List of audio drama albums with selected chart positions
| Title | Year | Album details | Peak chart positions |
JPN
| Doukyusei (同級生) | 2008 | Released: April 25, 2008; Label: A+; Formats: CD; | — |
| Sotsugyousei (卒業生) | 2010 | Released: April 2, 2010; Label: A+; Formats: CD; | 145 |
| Sora to Hara (空と原) | 2012 | Released: October 26, 2012; Label: A+; Formats: CD; | 270 |
| O.B. | 2015 | Released: April 24, 2015; Label: A+; Formats: CD; | 97 |
| Blanc | 2021 | Released: October 28, 2021; Label: A+; Formats: CD; | 82 |
"—" denotes releases that did not chart.

===Film===
Doukyusei: Classmates (stylized as Doukyusei -Classmates-), an anime film adaptation of the first volume of Classmates, was announced by March 14, 2015 and released in theaters on February 20, 2016. The film is produced by A-1 Pictures, with its primary production staff composed of Shōko Nakamura as director, Akemi Hayashi as character designer, Chieko Nakamura as art director, and Ritsuko Utagawa as color designer. The film's soundtrack is composed by guitarist Kotaro Oshio, while its closing theme is performed by Oshio and Yuuki Ozaki of the rock band Galileo Galilei.

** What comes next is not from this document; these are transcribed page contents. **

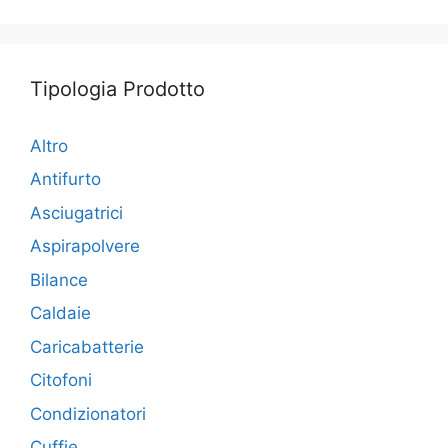
Tipologia Prodotto
Altro
Antifurto
Asciugatrici
Aspirapolvere
Bilance
Caldaie
Caricabatterie
Citofoni
Condizionatori
Cuffie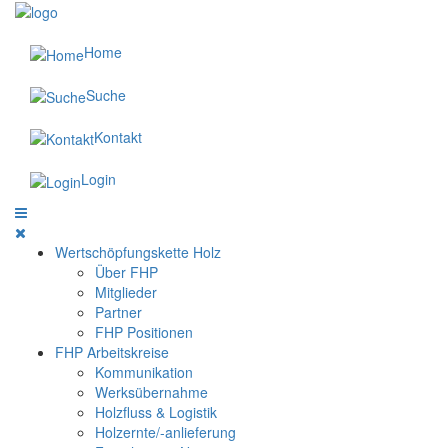
Home
Suche
Kontakt
Login
Wertschöpfungskette Holz
Über FHP
Mitglieder
Partner
FHP Positionen
FHP Arbeitskreise
Kommunikation
Werksübernahme
Holzfluss & Logistik
Holzernte/-anlieferung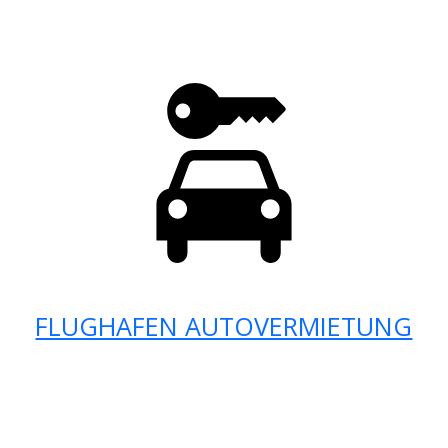
FLUGHAFEN AUTOVERMIETUNG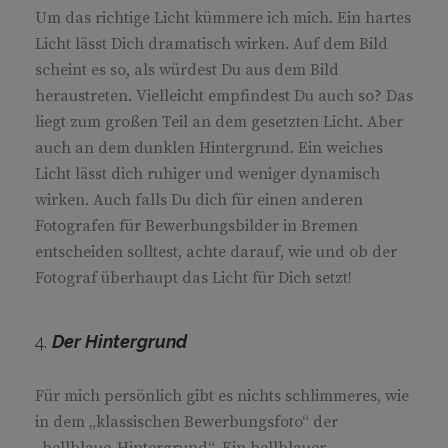
Um das richtige Licht kümmere ich mich. Ein hartes
Licht lässt Dich dramatisch wirken. Auf dem Bild
scheint es so, als würdest Du aus dem Bild
heraustreten. Vielleicht empfindest Du auch so? Das
liegt zum großen Teil an dem gesetzten Licht. Aber
auch an dem dunklen Hintergrund. Ein weiches
Licht lässt dich ruhiger und weniger dynamisch
wirken. Auch falls Du dich für einen anderen
Fotografen für Bewerbungsbilder in Bremen
entscheiden solltest, achte darauf, wie und ob der
Fotograf überhaupt das Licht für Dich setzt!
4.
Der Hintergrund
Für mich persönlich gibt es nichts schlimmeres, wie
in dem „klassischen Bewerbungsfoto“ der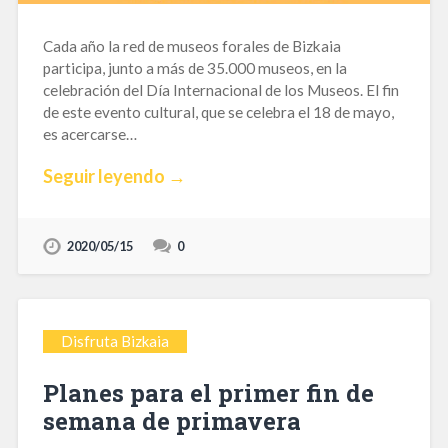
Cada año la red de museos forales de Bizkaia
participa, junto a más de 35.000 museos, en la
celebración del Día Internacional de los Museos. El fin
de este evento cultural, que se celebra el 18 de mayo,
es acercarse…
Seguir leyendo →
2020/05/15
0
Disfruta Bizkaia
Planes para el primer fin de
semana de primavera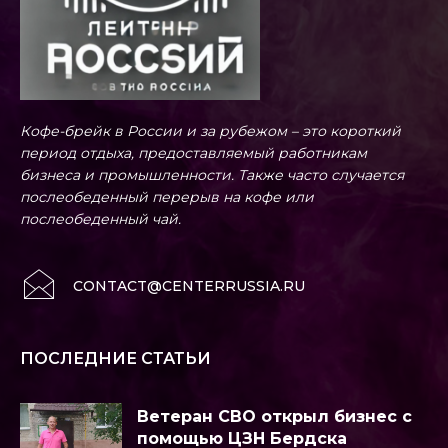
Кофе-брейк в России и за рубежом – это короткий
период отдыха, предоставляемый работникам
бизнеса и промышленности. Также часто случается
послеобеденный перерыв на кофе или
послеобеденный чай.
CONTACT@CENTERRUSSIA.RU
ПОСЛЕДНИЕ СТАТЬИ
Ветеран СВО открыл бизнес с
помощью ЦЗН Бердска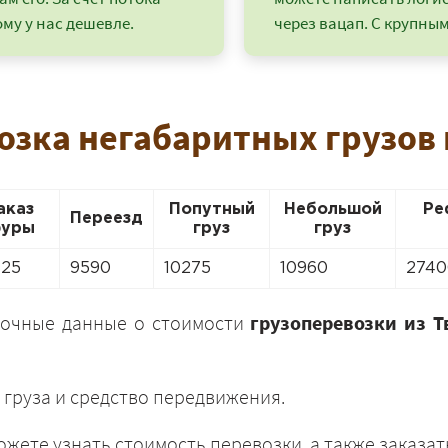
му у нас дешевле.
через вацап. С крупным
озка негабаритных грузов 
аказ
Попутный
Небольшой
Ре
Переезд
уры
груз
груз
825
9590
10275
10960
2740
точные данные о стоимости
грузоперевозки из Т
+7 (499) 520-05-23
 груза и средство передвижения.
жете узнать стоимость перевозки, а также заказат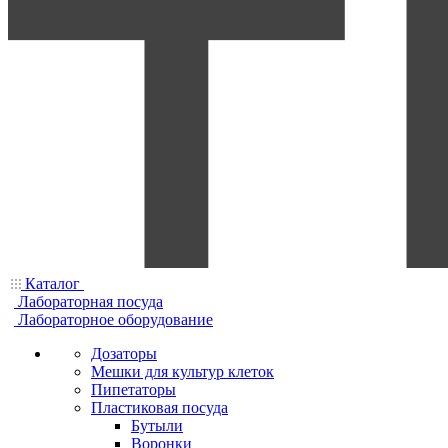
Каталог
Лабораторная посуда
Лабораторное оборудование
Дозаторы
Мешки для культур клеток
Пипетаторы
Пластиковая посуда
Бутыли
Воронки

In North America, Doukyusei: Classmates received a limited theatrical release through distributors Aniplex of America and Azoland Pictures, which opened on May 6, 2016. The film was released in North America on Blu-ray by Aniplex of America on September 20, 2016.

===Other media===
Graduation Album (卒業アルバム), a Classmates art book, was published by Akane Shinsha in September 2011. A deluxe re-release was published in February 2016. Classmates was additionally included in a pop-up cafe run by Opera in Harajuku, Tokyo from March 16 to April 8, 2018. The cafe featured original merchandise and menu items inspired by the series.

==Reception==
===Manga===
Classmates received positive reviews from critics. Akiko Mizoguchi, a BL researcher with the National Film Archive of Japan, commended the series for its depiction of LGBT identity, and for its depiction of LGBT issues that BL readers may not otherwise encounter in the genre. Reviewing the series for Otaku USA, Brittany Vincent called the series "a sweet little LGBTQ+-friendly love letter" and offered praise for its artwork, favorably comparing it to xxxHolic by Clamp and Mars by Fuyumi Soryo. Morgana Santilli of Comics Beat noted that while the series is not an "earth-shattering, genre-defying romance", she praised it as "a straightforward teenage romance about gay boys, rather than the type of fetishistic gay drama that populates much of the boys' love manga that are licensed by North American publishers." RightStuf called the plot "underwhelming" while commending Nakamura's artwork.

===Film===
Doukyusei: Classmates was positively received by critics, many of whom offered extensive praise for the film's production and animation. Jacob Chapman of Anime News Network called the film "meticulous, careful, and almost painfully sensitive in its matchless character animation", and described the story "heartwarming and fulfilling, even if its substance isn't one drop as unique as the movie's style." In his review for the Los Angeles Times, Charles Solomon called the plot "rather standard", but offered praise for film's watercolor-style animation. Cody Perez of Fandom Post called the film a "bold attempt to bring over a rather niche anime genre to theaters across the US", noting that the "beautiful animation and believable romance help to overlook the very fast pacing and inconsistent tone."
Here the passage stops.